- _DATA TO USE_
______

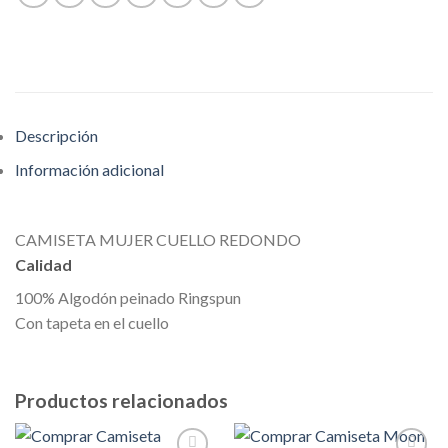
Descripción
Información adicional
CAMISETA MUJER CUELLO REDONDO
Calidad
100% Algodón peinado Ringspun
Con tapeta en el cuello
Productos relacionados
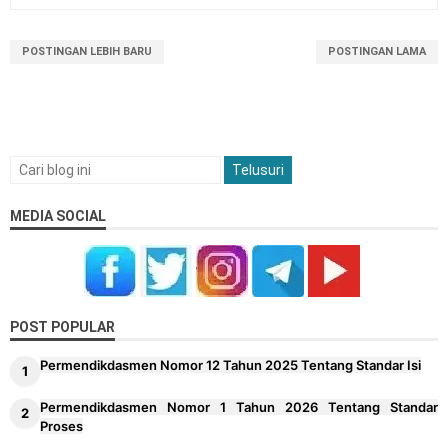
18
Madrasah
POSTINGAN LEBIH BARU
POSTINGAN LAMA
Permendagri Nomor 15 Tahun 2026 tentang
19
Penyerahan PSU Perumahan
Level Kognitif Pada Penyusunan Soal
20
Juknis Pengawas Penyelia TKA dan AN Tahun
21
2026
MEDIA SOCIAL
Kalender Pendidikan Kabupaten Kendal
22
2026/2027
Kalender Pendidikan Kabupaten Minahasa
23
POST POPULAR
Utara 2026/2027
Permendikdasmen Nomor 12 Tahun 2025 Tentang Standar Isi
Kalender Pendidikan Kabupaten Kebumen
24
2026/2027
Permendikdasmen Nomor 1 Tahun 2026 Tentang Standar
Proses
Kalender Pendidikan Kabupaten Barru
25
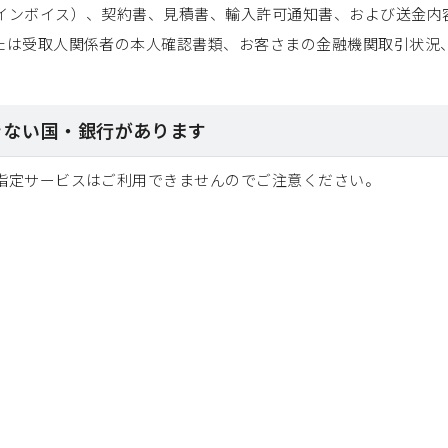
インボイス）、契約書、見積書、輸入許可通知書、および送金内
たは受取人関係者の本人確認書類、お客さまの金融機関取引状況
できない国・銀行があります
指定サービスはご利用できませんのでご注意ください。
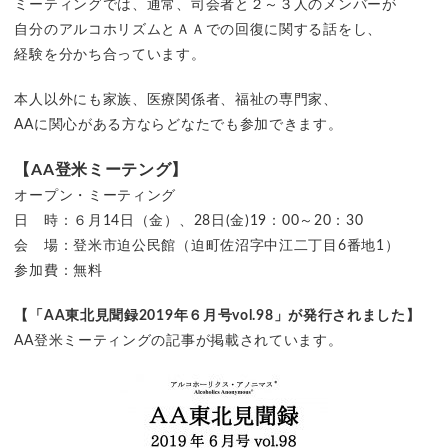
ミーティングでは、通常、司会者と２～３人のメンバーが
自分のアルコホリズムとＡＡでの回復に関する話をし、
経験を分かち合っています。
本人以外にも家族、医療関係者、福祉の専門家、
AAに関心がある方ならどなたでも参加できます。
【AA登米ミーテング】
オープン・ミーティング
日 時：６月14日（金）、28日(金)19：00～20：30
会 場：登米市迫公民館（迫町佐沼字中江二丁目6番地1）
参加費：無料
【「AA東北見聞録2019年６月号vol.98」が発行されました】
AA登米ミーティングの記事が掲載されています。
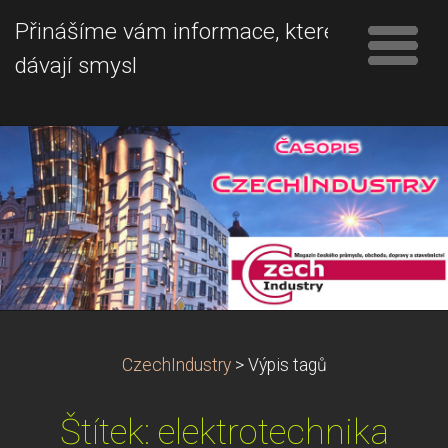
Přinášíme vám informace, které
dávají smysl
CzechIndustry
>
Výpis tagů
Štítek: elektrotechnika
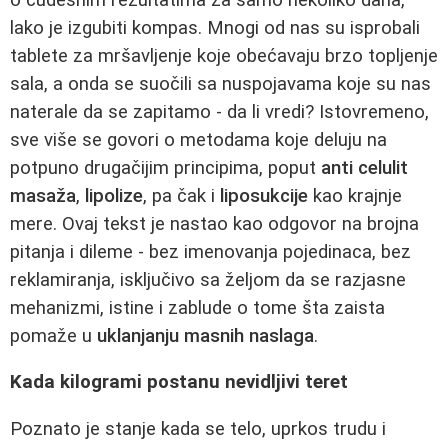
lako je izgubiti kompas. Mnogi od nas su isprobali
tablete za mršavljenje koje obećavaju brzo topljenje
sala, a onda se suočili sa nuspojavama koje su nas
naterale da se zapitamo - da li vredi? Istovremeno,
sve više se govori o metodama koje deluju na
potpuno drugačijim principima, poput
anti celulit
masaža
,
lipolize
, pa čak i
liposukcije
kao krajnje
mere. Ovaj tekst je nastao kao odgovor na brojna
pitanja i dileme - bez imenovanja pojedinaca, bez
reklamiranja, isključivo sa željom da se razjasne
mehanizmi, istine i zablude o tome šta zaista
pomaže u
uklanjanju masnih naslaga
.
Kada kilogrami postanu nevidljivi teret
Poznato je stanje kada se telo, uprkos trudu i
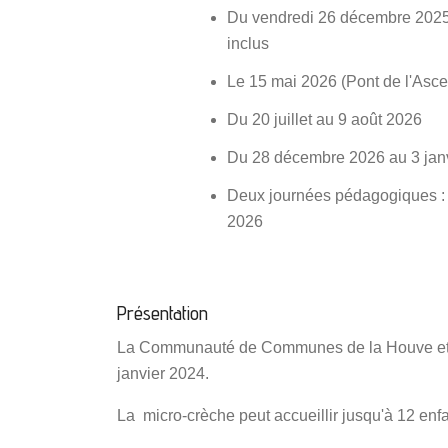
Du vendredi 26 décembre 2025 
inclus
Le 15 mai 2026 (Pont de l'Asc
Du 20 juillet au 9 août 2026
Du 28 décembre 2026 au 3 jan
Deux journées pédagogiques : 
2026
Présentation
La Communauté de Communes de la Houve et du 
janvier 2024.
La micro-crèche peut accueillir jusqu'à 12 enf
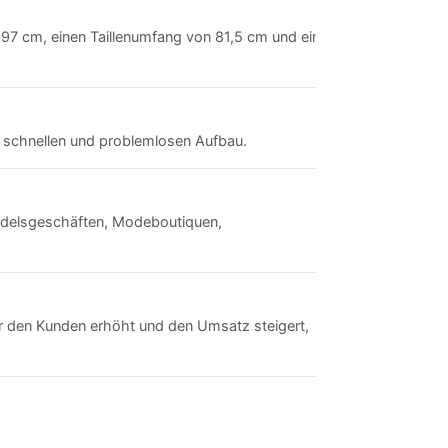
97 cm, einen Taillenumfang von 81,5 cm und einen
nen schnellen und problemlosen Aufbau.
andelsgeschäften, Modeboutiquen,
 für den Kunden erhöht und den Umsatz steigert,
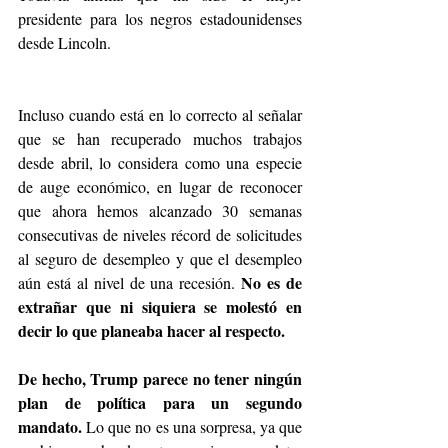
presidente para los negros estadounidenses 
desde Lincoln.
Incluso cuando está en lo correcto al señalar 
que se han recuperado muchos trabajos 
desde abril, lo considera como una especie 
de auge económico, en lugar de reconocer 
que ahora hemos alcanzado 30 semanas 
consecutivas de niveles récord de solicitudes 
al seguro de desempleo y que el desempleo 
No es de 
aún está al nivel de una recesión. 
extrañar que ni siquiera se molestó en 
decir lo que planeaba hacer al respecto.
De hecho, Trump parece no tener ningún 
plan de política para un segundo 
mandato.
 Lo que no es una sorpresa, ya que 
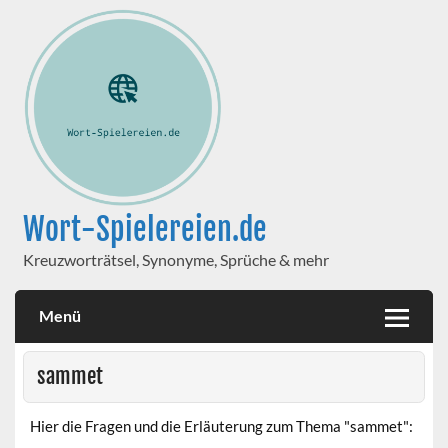
Wort-Spielereien.de
Kreuzworträtsel, Synonyme, Sprüche & mehr
Menü
sammet
Hier die Fragen und die Erläuterung zum Thema "sammet":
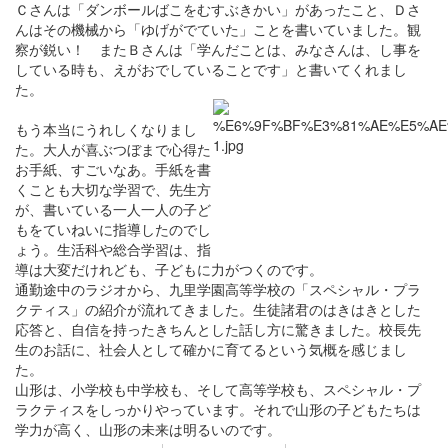
Ｃさんは「ダンボールばこをむすぶきかい」があったこと、Ｄさ
んはその機械から「ゆげがでていた」ことを書いていました。観
察が鋭い！ またＢさんは「学んだことは、みなさんは、し事を
している時も、えがおでしていることです」と書いてくれまし
た。
もう本当にうれしくなりまし
た。大人が喜ぶつぼまで心得た
お手紙、すごいなあ。手紙を書
くことも大切な学習で、先生方
が、書いている一人一人の子ど
もをていねいに指導したのでし
ょう。生活科や総合学習は、指
導は大変だけれども、子どもに力がつくのです。
通勤途中のラジオから、九里学園高等学校の「スペシャル・プラ
クティス」の紹介が流れてきました。生徒諸君のはきはきとした
応答と、自信を持ったきちんとした話し方に驚きました。校長先
生のお話に、社会人として確かに育てるという気概を感じまし
た。
山形は、小学校も中学校も、そして高等学校も、スペシャル・プ
ラクティスをしっかりやっています。それで山形の子どもたちは
学力が高く、山形の未来は明るいのです。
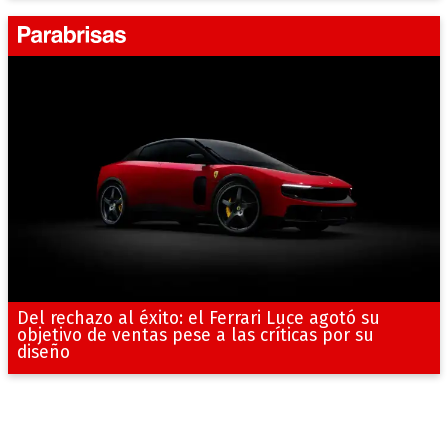
Del rechazo al éxito: el Ferrari Luce agotó su
objetivo de ventas pese a las críticas por su
diseño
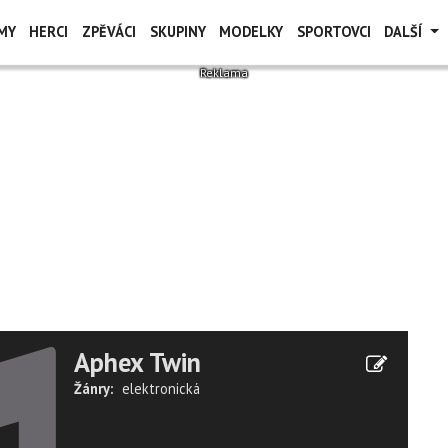
MY
HERCI
ZPĚVÁCI
SKUPINY
MODELKY
SPORTOVCI
DALŠÍ
Aphex Twin
Žánry:
elektronická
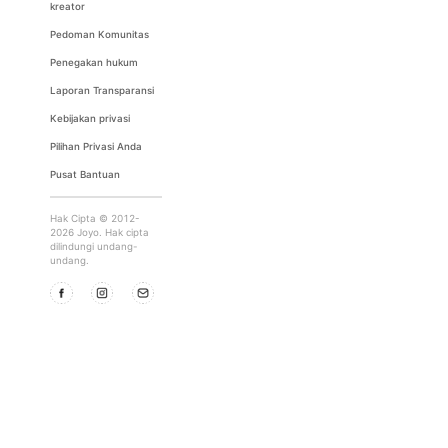
kreator
Pedoman Komunitas
Penegakan hukum
Laporan Transparansi
Kebijakan privasi
Pilihan Privasi Anda
Pusat Bantuan
Hak Cipta © 2012-
2026 Joyo. Hak cipta
dilindungi undang-
undang.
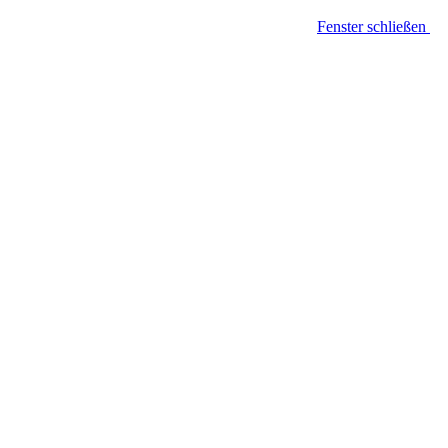
Fenster schließen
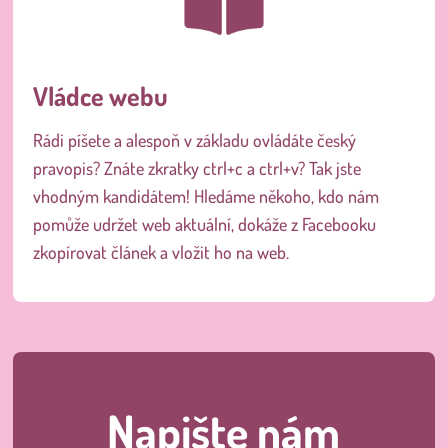
Vládce webu
Rádi píšete a alespoň v základu ovládáte český
pravopis? Znáte zkratky ctrl+c a ctrl+v? Tak jste
vhodným kandidátem! Hledáme někoho, kdo nám
pomůže udržet web aktuální, dokáže z Facebooku
zkopírovat článek a vložit ho na web.
Napište nám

______

- _ACTIVITY_
Filter the entries and copy each line with "Standar".

- _RESULT FOR THIS TASK_
Permendikdasmen Nomor 12 Tahun 2025 Tentang Standar Isi
Permendikdasmen Nomor 1 Tahun 2026 Tentang Standar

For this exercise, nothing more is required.